Why The Hill credits growing engagement for its social traffic bump

This article is part of Digiday’s coverage of its Digiday Publishing Summit. More from the series →

The Hill’s social traffic is growing — and the publication believes its increased social engagement is the source of the bump.

After experiencing an increase in Facebook referral traffic earlier this year, The Hill’s social traffic is continuing to climb in the second half of 2025. Year-over-year between September 2024 and September 2025, The Hill’s overall social traffic increased by 20 percent, according to The Hill deputy managing editor of audience and content strategy Sarakshi Rai, who shared the figure during a talk at this week’s Digiday Publishing Summit in Miami. 

“There is a change of policies as a result of what they’re doing in D.C.,” Rai said. “How it’s going to impact Americans, in terms of retirement funds, in terms of tariffs and trades, cost of living — that’s what people are interested in.”

With its focus on the political ins and outs of Washington, D.C., The Hill is certainly positioned to benefit from increased reader interest in U.S. politics in 2025. But Rai said that current events were just one facet of The Hill’s social resurgence, with increased social engagement in the form of likes and comments also directing more traffic to The Hill’s articles. Over the past year, The Hill has intentionally encouraged more reader engagement on social channels, sometimes by directly engaging with commenters on platforms like Reddit.
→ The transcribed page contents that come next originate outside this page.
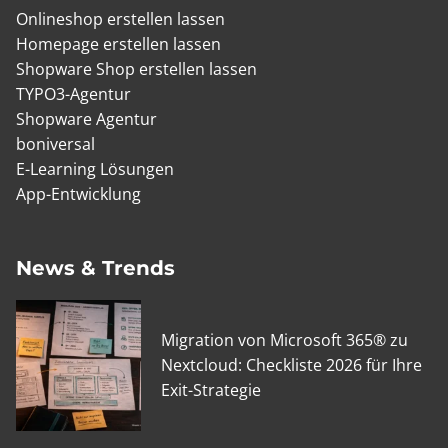
Onlineshop erstellen lassen
Homepage erstellen lassen
Shopware Shop erstellen lassen
TYPO3-Agentur
Shopware Agentur
boniversal
E-Learning Lösungen
App-Entwicklung
News & Trends
Migration von Microsoft 365® zu
Nextcloud: Checkliste 2026 für Ihre
Exit-Strategie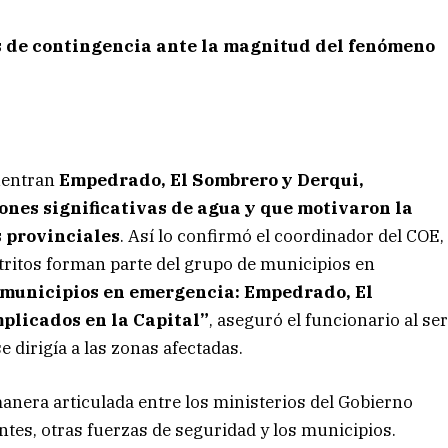
os de contingencia ante la magnitud del fenómeno
uentran
Empedrado, El Sombrero y Derqui,
nes significativas de agua y que motivaron la
 provinciales
. Así lo confirmó el coordinador del COE,
tritos forman parte del grupo de municipios en
 municipios en emergencia: Empedrado, El
plicados en la Capital”
, aseguró el funcionario al se
e dirigía a las zonas afectadas.
 manera articulada entre los ministerios del Gobierno
ientes, otras fuerzas de seguridad y los municipios.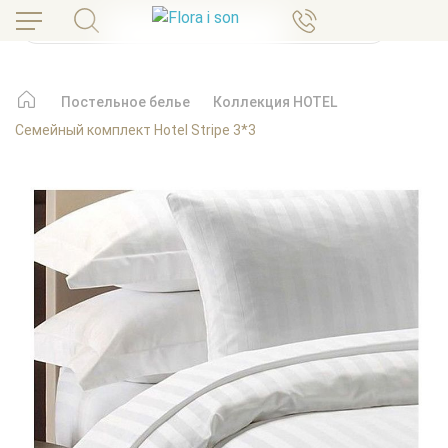
Постельное белье
Коллекция HOTEL
Семейный комплект Hotel Stripe 3*3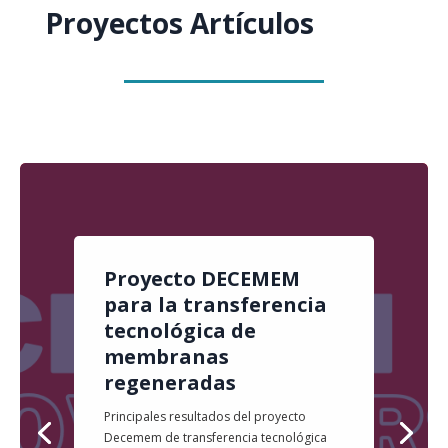
Proyectos Artículos
Proyecto DECEMEM
para la transferencia
tecnológica de
membranas
regeneradas
Principales resultados del proyecto
Decemem de transferencia tecnológica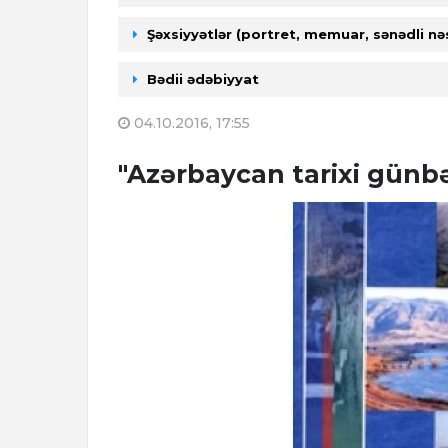
Şəxsiyyətlər (portret, memuar, sənədli nə
Bədii ədəbiyyat
04.10.2016, 17:55
"Azərbaycan tarixi günb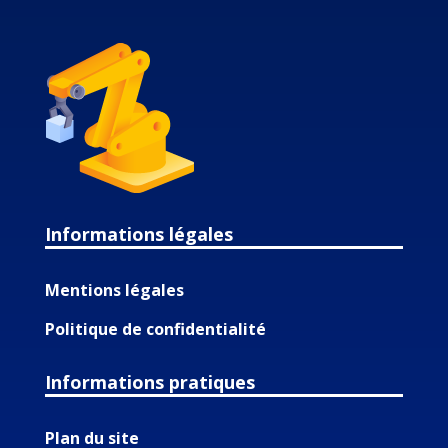
Informations légales
Mentions légales
Politique de confidentialité
Informations pratiques
Plan du site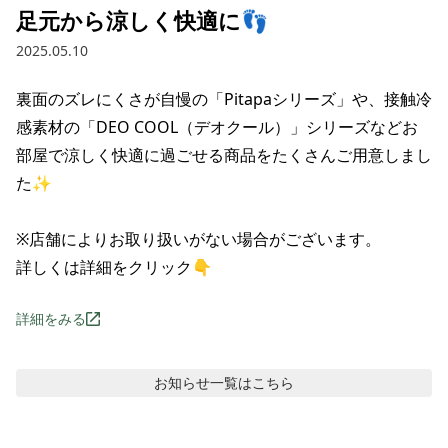
足元から涼しく快適に👣
2025.05.10
裏面のズレにくさが自慢の「Pitapaシリーズ」や、接触冷
感素材の「DEO COOL（デオクール）」シリーズなどお
部屋で涼しく快適に過ごせる商品をたくさんご用意しまし
た✨

※店舗によりお取り扱いがない場合がございます。

詳しくは詳細をクリック👇
詳細をみる
お知らせ
一覧はこちら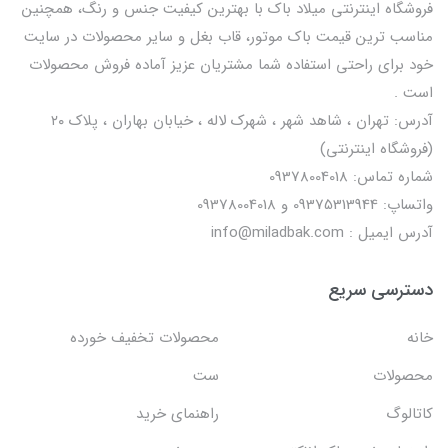
فروشگاه اینترنتی میلاد باک با بهترین کیفیت جنس و رنگ، همچنین
مناسب ترین قیمت باک موتور، قاب بغل و سایر محصولات در سایت
خود برای راحتی استفاده شما مشتریان عزیز آماده فروش محصولات
است .
آدرس: تهران ، شاهد شهر ، شهرک لاله ، خیابان بهاران ، پلاک ۲۰
(فروشگاه اینترنتی)
شماره تماس: 09378004018
واتساپ: 09375313944 و 09378004018
آدرس ایمیل : info@miladbak.com
دسترسی سریع
خانه
محصولات تخفیف خورده
محصولات
ست
کاتالوگ
راهنمای خرید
“We will actually refute it when someone has a problem with our journalism, saying, ‘this is so one-sided,’” Rai said. “We’ll actually go through, at least if it’s a trending post on Reddit, and we’ll comment and say, ‘actually, that’s not true.’”

Another way The Hill has built its social engagement is by encouraging its staff to post and comment on social platforms using their personal accounts. Rai highlighted The Hill national political reporter Cate Martel as an example of one of the publication’s writer–creators, who frequently posts videos on social that summarize or encapsulate her daily newsletter.

“Our YouTube now has over 2 million followers, and our social media is continuing to grow. We just crossed 200,000 followers on TikTok,” Rai said. “So there is a direct impact of what our journalists are doing, and how we amplify their reporting on social media, that helps The Hill grow its presence as well.”

As The Hill rethinks its approach to social platforms to focus less on clicks and more on creators, loyalty and engagement, Rai framed her company’s returning social traffic and growing social engagement as an advantage amid the ongoing encroachment of AI overviews and the potential Google Zero future on the publishing business. 

With social users increasingly consuming headlines, graphics or short clips without clicking through to full articles, The Hill is looking to treat social platforms less as pure referral engines and more as places to build brand recognition, credibility and loyalty — so that when users do want deeper coverage, they think of The Hill.

“It is a great way for us, given all of the changes with Google and with the zero-click future, to continue to engage our core audience,” Rai said.